Australia: The Land Where Time Began

A biography of the Australian continent 

Emeishan Large Igneous Province

The utility of mafic volcaniclastic deposits is addressing questions of tectonic evolution on a large scale during episodes of flood volcanism is highlighted by research on the  Emeishan LIP. Emplaced near the base of the Emeishan lavas is an extensive wedge of clastic deposits that is relatively thick (170 m thick, 30-80 km wide and 400 km long), that was initially interpreted as an alluvial fan conglomerate attributed to pre-volcanic, domal uplift and erosion, on a kilometre scale, of underlying carbonates (He et al., 2003). These rocks are unequivocally identified as phreatomagmatic lapilli-tuffs and tuff-breccias, probably representing near-vent deposits, by their ‘ubiquity of dense to poorly vesicular blocky sideromelane, pyroclastic textures such as accretionary lapilli, volcanic bombs with bomb sags, and ductile deformation of mafic clasts’¹ (Ukstins Peate & Bryan, 2008, 2009). Active carbonate deposition that was contemporaneous with volcanism, and that these units were emplaced near sea level, is strongly suggested by the abundance of marine limestone with lithic fragments, some of which contained mafic clasts themselves, and the presence of unbound shelly fossil material (Ukstins Peate & Bryan, 2008, 2009).
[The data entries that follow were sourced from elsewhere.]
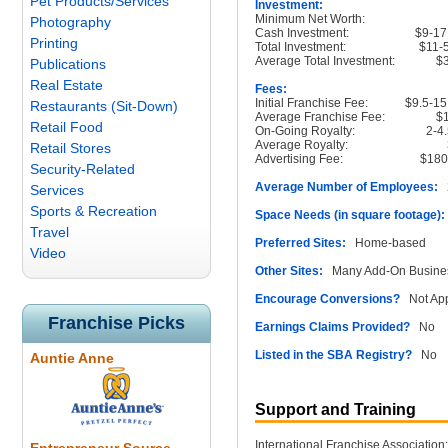
Pet Products/Services
Investment:
Minimum Net Worth:
Photography
Cash Investment:
$9-17
Printing
Total Investment:
$11-
Average Total Investment:
$
Publications
Real Estate
Fees:
Initial Franchise Fee:
$9.5-15
Restaurants (Sit-Down)
Average Franchise Fee:
$
Retail Food
On-Going Royalty:
2-4
Average Royalty:
Retail Stores
Advertising Fee:
$180
Security-Related
Average Number of Employees:
2
Services
Sports & Recreation
Space Needs (in square footage):
Travel
Preferred Sites:
Home-based
Video
Other Sites:
Many Add-On Busine
Encourage Conversions?
Not App
Franchise Picks
Earnings Claims Provided?
No
Listed in the SBA Registry?
No
Auntie Anne
Support and Training
International Franchise Association:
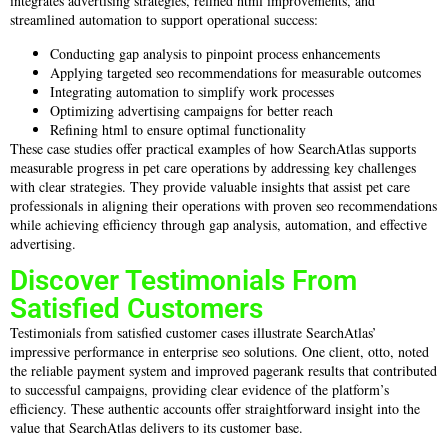
integrates advertising strategies, refined html improvements, and
streamlined automation to support operational success:
Conducting gap analysis to pinpoint process enhancements
Applying targeted seo recommendations for measurable outcomes
Integrating automation to simplify work processes
Optimizing advertising campaigns for better reach
Refining html to ensure optimal functionality
These case studies offer practical examples of how SearchAtlas supports
measurable progress in pet care operations by addressing key challenges
with clear strategies. They provide valuable insights that assist pet care
professionals in aligning their operations with proven seo recommendations
while achieving efficiency through gap analysis, automation, and effective
advertising.
Discover Testimonials From
Satisfied Customers
Testimonials from satisfied customer cases illustrate SearchAtlas’
impressive performance in enterprise seo solutions. One client, otto, noted
the reliable payment system and improved pagerank results that contributed
to successful campaigns, providing clear evidence of the platform’s
efficiency. These authentic accounts offer straightforward insight into the
value that SearchAtlas delivers to its customer base.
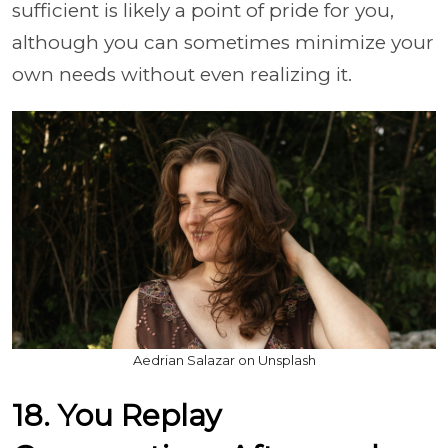
sufficient is likely a point of pride for you,
although you can sometimes minimize your
own needs without even realizing it.
Aedrian Salazar on Unsplash
18. You Replay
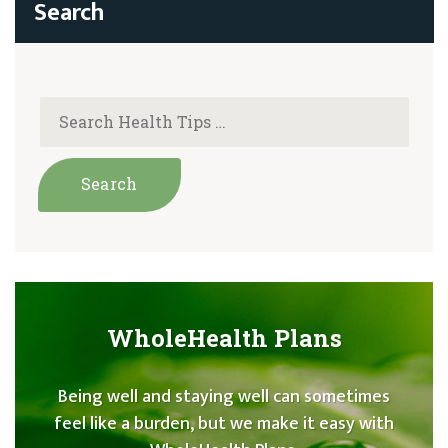
WholeHealth Plans
Being well and staying well can sometimes
feel like a burden, but we make it easy with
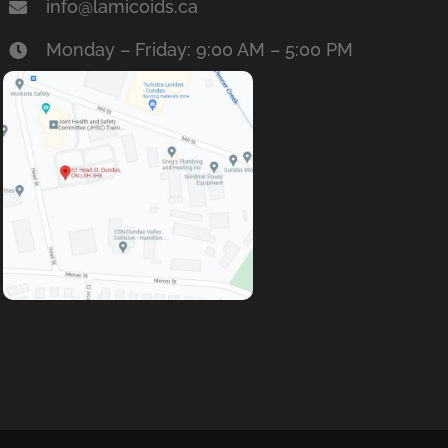
info@lamicoids.ca
Monday – Friday: 9:00 AM – 5:00 PM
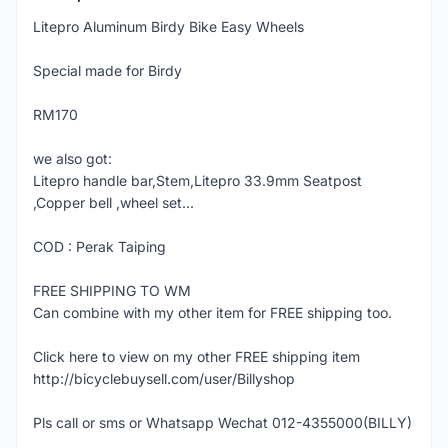
Litepro Aluminum Birdy Bike Easy Wheels
Special made for Birdy
RM170
we also got:
Litepro handle bar,Stem,Litepro 33.9mm Seatpost
,Copper bell ,wheel set...
COD : Perak Taiping
FREE SHIPPING TO WM
Can combine with my other item for FREE shipping too.
Click here to view on my other FREE shipping item
http://bicyclebuysell.com/user/Billyshop
Pls call or sms or Whatsapp Wechat 012-4355000(BILLY)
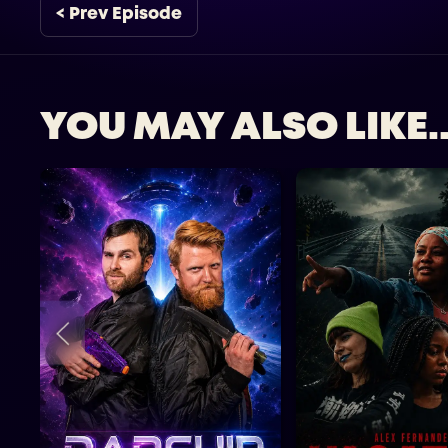
< Prev Episode
YOU MAY ALSO LIKE..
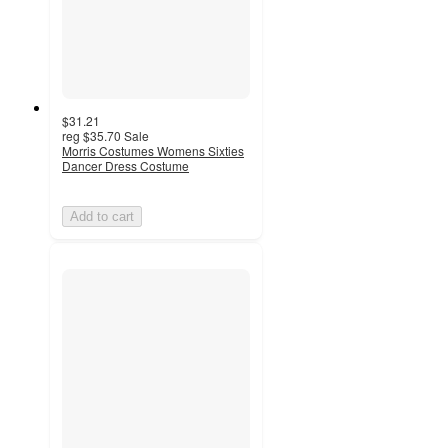
$31.21
reg
$35.70
Sale
Morris Costumes Womens Sixties
Dancer Dress Costume
Add to cart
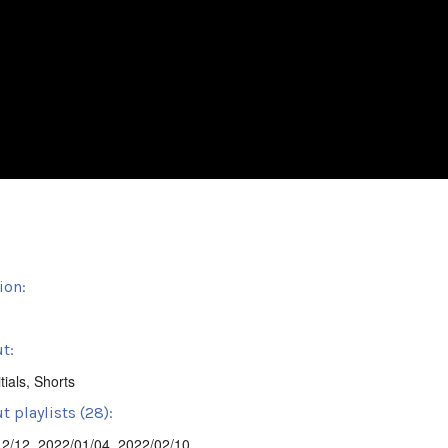
ion:
t:
tials
,
Shorts
 playlists (28):
12/12
,
2022/01/04
,
2022/02/10
,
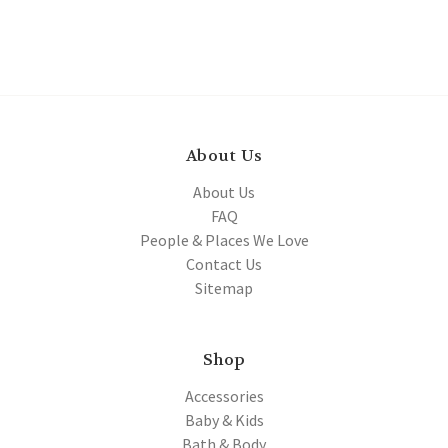
About Us
About Us
FAQ
People & Places We Love
Contact Us
Sitemap
Shop
Accessories
Baby & Kids
Bath & Body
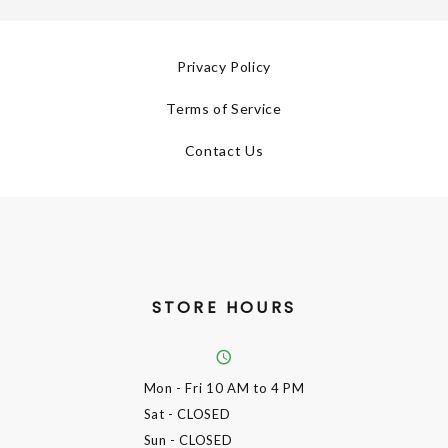
Privacy Policy
Terms of Service
Contact Us
STORE HOURS
Mon - Fri
10 AM to 4 PM
Sat
- CLOSED
Sun
- CLOSED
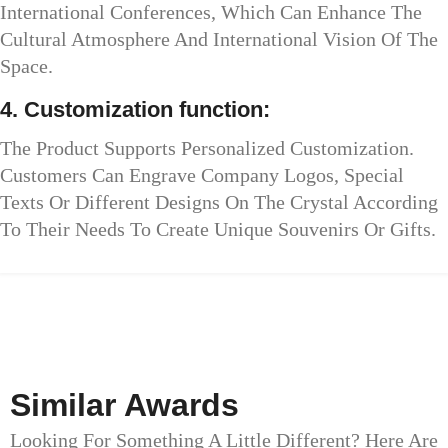
International Conferences, Which Can Enhance The
Cultural Atmosphere And International Vision Of The
Space.
4. Customization function:
The Product Supports Personalized Customization.
Customers Can Engrave Company Logos, Special
Texts Or Different Designs On The Crystal According
To Their Needs To Create Unique Souvenirs Or Gifts.
Similar Awards
Looking For Something A Little Different? Here Are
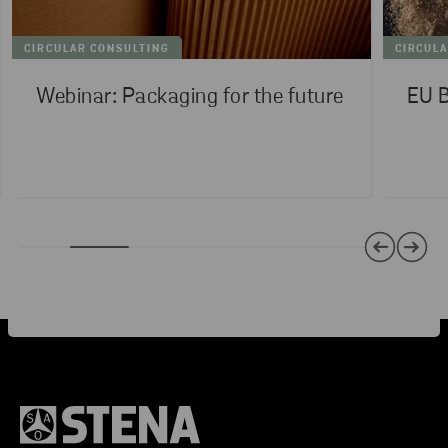
CIRCULAR CONSULTING
CIRCUL
Webinar: Packaging for the future
EU B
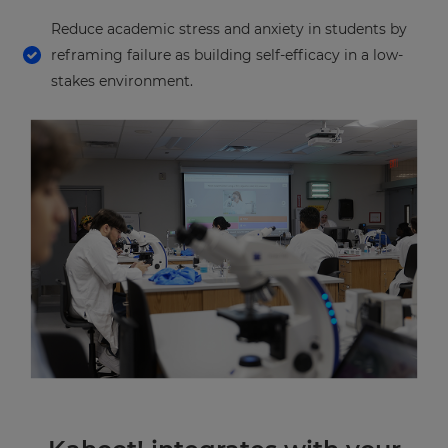
Reduce academic stress and anxiety in students by
reframing failure as building self-efficacy in a low-
stakes environment.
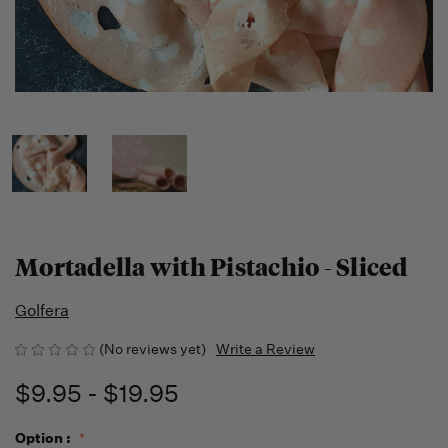
Mortadella with Pistachio - Sliced
Golfera
(No reviews yet)
Write a Review
$9.95 - $19.95
Option :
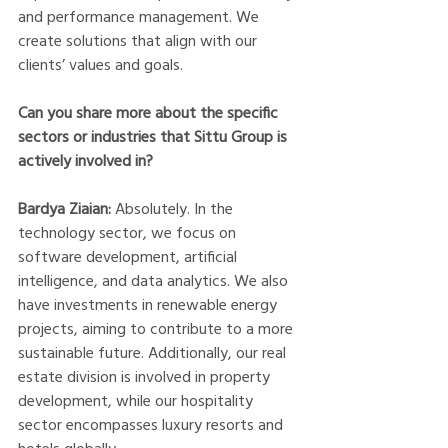
and performance management. We 
create solutions that align with our 
clients’ values and goals.  
Can you share more about the specific 
sectors or industries that Sittu Group is 
actively involved in?
Bardya Ziaian:
 Absolutely. In the 
technology sector, we focus on 
software development, artificial 
intelligence, and data analytics. We also 
have investments in renewable energy 
projects, aiming to contribute to a more 
sustainable future. Additionally, our real 
estate division is involved in property 
development, while our hospitality 
sector encompasses luxury resorts and 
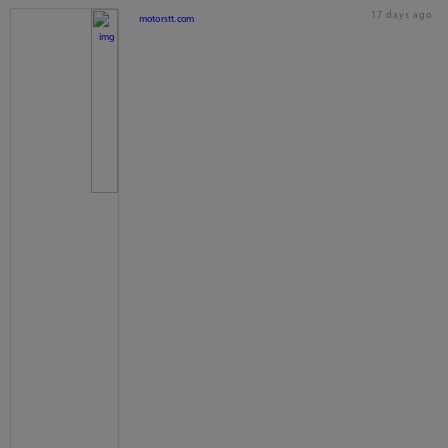
17 days ago
motorstt.com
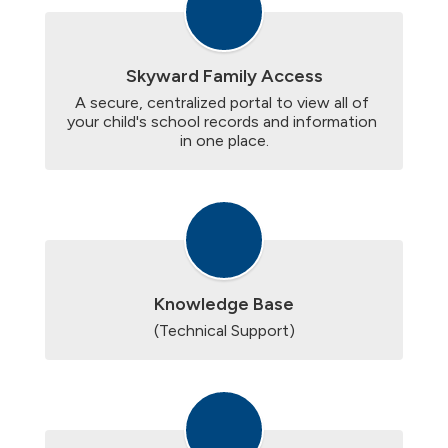
Skyward Family Access
A secure, centralized portal to view all of 
your child's school records and information 
in one place.
Knowledge Base
(Technical Support)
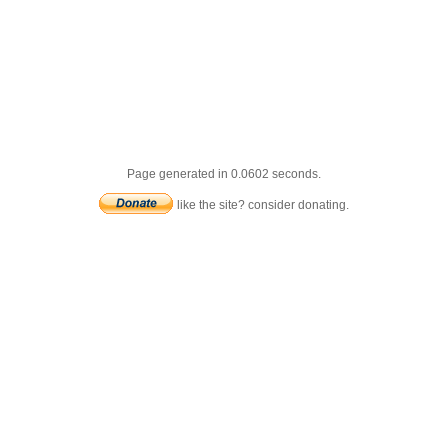
Page generated in 0.0602 seconds.
like the site? consider donating.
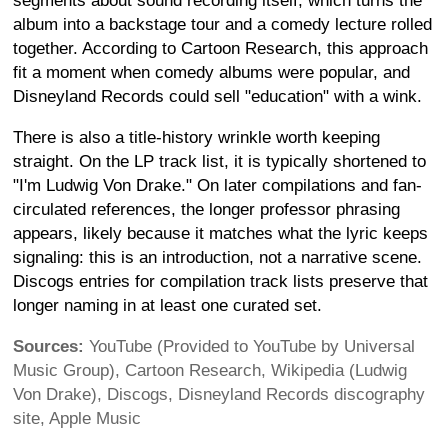
segments about sound recording itself, which turns the
album into a backstage tour and a comedy lecture rolled
together. According to Cartoon Research, this approach
fit a moment when comedy albums were popular, and
Disneyland Records could sell "education" with a wink.
There is also a title-history wrinkle worth keeping
straight. On the LP track list, it is typically shortened to
"I'm Ludwig Von Drake." On later compilations and fan-
circulated references, the longer professor phrasing
appears, likely because it matches what the lyric keeps
signaling: this is an introduction, not a narrative scene.
Discogs entries for compilation track lists preserve that
longer naming in at least one curated set.
Sources:
YouTube (Provided to YouTube by Universal
Music Group), Cartoon Research, Wikipedia (Ludwig
Von Drake), Discogs, Disneyland Records discography
site, Apple Music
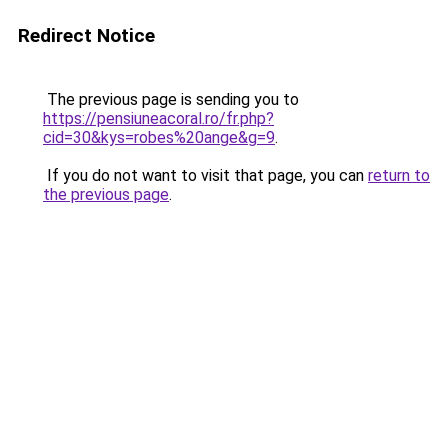
Redirect Notice
The previous page is sending you to
https://pensiuneacoral.ro/fr.php?
cid=30&kys=robes%20ange&g=9
.
If you do not want to visit that page, you can
return to
the previous page
.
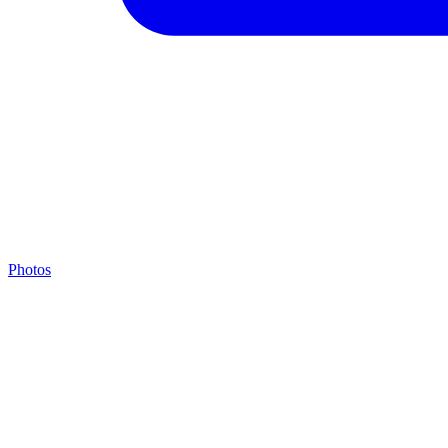
Photos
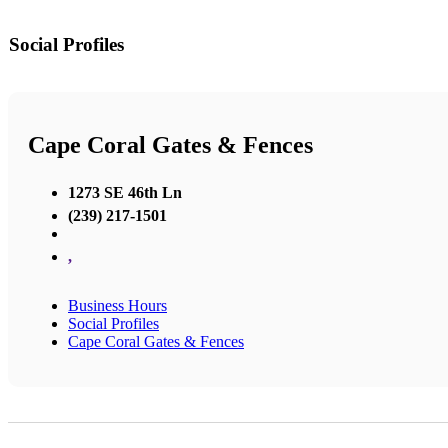
Social Profiles
Cape Coral Gates & Fences
1273 SE 46th Ln
(239) 217-1501
,
Business Hours
Social Profiles
Cape Coral Gates & Fences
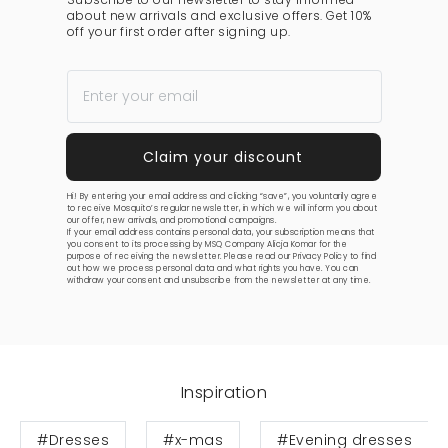
about new arrivals and exclusive offers. Get 10%
off your first order after signing up.
Hi! By entering your email address and clicking “save”, you voluntarily agree
to receive Mosquito’s regular newsletter, in which we will inform you about
our offer, new arrivals, and promotional campaigns.
If your email address contains personal data, your subscription means that
you consent to its processing by MSQ Company Alicja Komar for the
purpose of receiving the newsletter. Please read our
Privacy Policy
to find
out how we process personal data and what rights you have. You can
withdraw your consent and unsubscribe from the newsletter at any time.
Inspiration
#Dresses
#x-mas
#Evening dresses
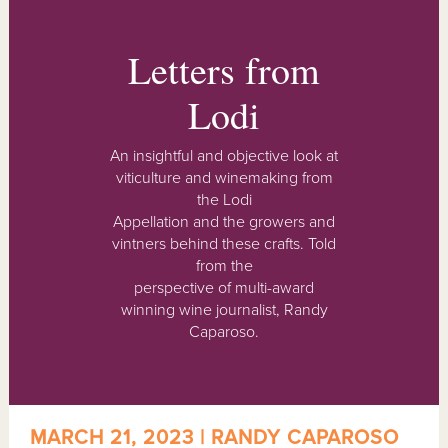
Letters from
Lodi
An insightful and objective look at
viticulture and winemaking from
the Lodi
Appellation and the growers and
vintners behind these crafts. Told
from the
perspective of multi-award
winning wine journalist, Randy
Caparoso.
MARCH 21, 2023 | RANDY CAPAROSO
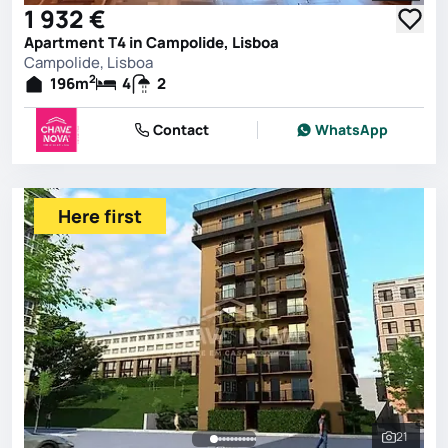
1 932 €
Apartment T4 in Campolide, Lisboa
Campolide, Lisboa
2
196
m
4
2
Contact
WhatsApp
Here first
21
See all 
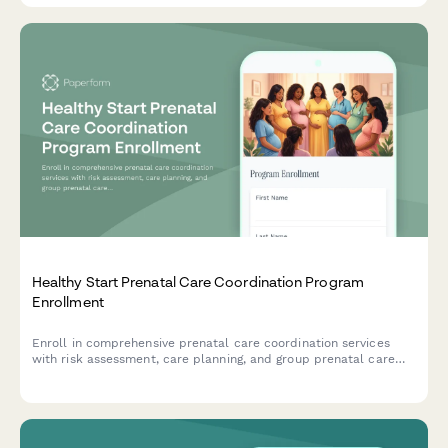
Healthy Start Prenatal Care Coordination Program
Enrollment
Enroll in comprehensive prenatal care coordination services
with risk assessment, care planning, and group prenatal care
options for expecting mothers.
A protracted and extensive record of hyaloclastic and phreatomagmatic volcanism has been identified by continuing work that focuses on the zone of inferred maximum uplift. Nascent carbonate platform collapse immediately before initiation of volcanism (>200 m: Sun et al., 2010), has been shown by microfossil studies. The first phase of volcanism is laterally heterogeneous, though dominated by phreatomagmatic and subaqueous volcanism. Thin subaqueous hyaloclastites and subaerial tuff deposits near Daiquo were generated by eruptions through shallow-water carbonates (Ukstins Peate & Bryan, 2008), whereas in the Dali area, the centre of inferred maximum uplift, volcanism initiated with a succession, about 750 m thick, of pillow lavas and hyaloclastites that had intercalated marine limestones and submarine tuffs (Zhu et al., 2014). A very shallow subaqueous to subaerial depositional environment is suggested by eruptions that transitioned to phreatomagmatic lapilli-tuffs and tuff-breccias that were intercalated with basaltic lava sheet flows that display peperitic basal zones and carbonate (about 2,000 m: Zhu et al., 2014). Overlying this a’a and pahoehoe basalts and rhyolite lavas, that are 2,500 m thick, intercalated with minor, thin (~ 1 m), oxidised basaltic tuffs that are dominated by glassy vesicular ash shards (Zhu et al., 2014), are likely to have been derived from subaerial phreatomagmatic to magmatic pyroclastic eruptions.

Sources & Further reading

1. Ingrid Ukstins Peate & Linda T. Elkins-Tanton in Schmidt, Anja, Fristad, Kirsten A. & Elkins-Tanton, Linde E. (Eds.), 2015, Volcanism and Global Environmental Change, Cambridge University Press.